Viene todo esto a cuento, porque leyendo un ensayo de Paul Kennedy sobre los grandes desafíos del siglo XXI, medité con él cómo nunca la humanidad se había desarrollado tan aprisa como en esta era de comunicación total, que comprende todos los medios, y que te dan a conocer la noticia en el mismo momento en que está ocurriendo; de la biogenética industrial y agrícola, de la revolución informática; de aparición, según parece, de un gen que logra el adelgazamiento y alarga la juventud; en fin del imparable progreso de la ciencia donde los avances se producen a una velocidad vertiginosa.

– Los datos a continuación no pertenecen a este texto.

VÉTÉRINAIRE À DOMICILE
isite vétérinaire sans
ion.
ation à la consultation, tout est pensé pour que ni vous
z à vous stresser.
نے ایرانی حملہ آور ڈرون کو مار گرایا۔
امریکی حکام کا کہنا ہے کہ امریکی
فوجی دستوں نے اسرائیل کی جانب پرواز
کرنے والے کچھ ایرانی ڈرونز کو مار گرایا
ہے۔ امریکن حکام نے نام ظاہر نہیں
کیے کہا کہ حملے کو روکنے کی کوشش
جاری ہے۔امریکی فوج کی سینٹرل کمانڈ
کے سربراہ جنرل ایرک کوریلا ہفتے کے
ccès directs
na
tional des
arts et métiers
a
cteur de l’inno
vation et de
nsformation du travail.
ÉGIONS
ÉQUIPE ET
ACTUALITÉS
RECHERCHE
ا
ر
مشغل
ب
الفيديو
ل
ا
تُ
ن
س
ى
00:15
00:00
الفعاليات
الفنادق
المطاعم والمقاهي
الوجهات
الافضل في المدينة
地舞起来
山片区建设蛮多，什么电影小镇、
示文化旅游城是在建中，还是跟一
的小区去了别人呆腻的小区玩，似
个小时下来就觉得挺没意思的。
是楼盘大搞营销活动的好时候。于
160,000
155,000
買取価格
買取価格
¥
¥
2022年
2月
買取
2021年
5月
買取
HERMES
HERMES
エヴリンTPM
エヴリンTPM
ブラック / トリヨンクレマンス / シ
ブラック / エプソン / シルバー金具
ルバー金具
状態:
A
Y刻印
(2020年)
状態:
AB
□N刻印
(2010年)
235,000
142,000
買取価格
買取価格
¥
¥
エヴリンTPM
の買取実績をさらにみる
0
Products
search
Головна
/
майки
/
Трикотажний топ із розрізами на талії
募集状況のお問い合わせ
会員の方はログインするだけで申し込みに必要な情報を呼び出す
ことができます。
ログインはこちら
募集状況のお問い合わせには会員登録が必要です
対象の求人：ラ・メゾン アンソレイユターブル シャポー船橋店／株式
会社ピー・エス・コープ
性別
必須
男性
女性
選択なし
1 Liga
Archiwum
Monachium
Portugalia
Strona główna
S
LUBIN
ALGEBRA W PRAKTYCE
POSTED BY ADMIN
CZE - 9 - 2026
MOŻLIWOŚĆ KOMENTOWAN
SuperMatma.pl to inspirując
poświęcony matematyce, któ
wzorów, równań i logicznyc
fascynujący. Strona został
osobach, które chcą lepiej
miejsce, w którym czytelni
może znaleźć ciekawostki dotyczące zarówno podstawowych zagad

Pero cuando contemplamos esas apuntadas realidades, caemos en la cuenta, como se ha dicho, y con razón, que tampoco ha existido otra época como ésta, donde aparece en el horizonte el peligro de que tantos avances, tanto desarrollo, no se reparta con equidad, y se haga más profunda la separación entre las naciones y entre los hombres, con los riesgos que ello comporta.
He observado personalmente en muchos países de América Latina esas impresionantes desigualdades, donde frente a los que tenían todo, estaban los que nada tenían. Si pasamos la mirada por realidades cercanas a nosotros, también lo podremos advertir.
Y nada digamos de las naciones donde ello es más clamoroso, y donde no hace falta dar nombres porque están en la mente de todos y llenan las primeras páginas de cualquier periódico.
A mi parecer -ojalá me equivoque-, en este dualismo de las realidades actuales tiene que existir -y se reclama- una sensibilidad capaz de paliar esas profundas desigualdades a fin de evitar males de gran alcance que todos íbamos a lamentar.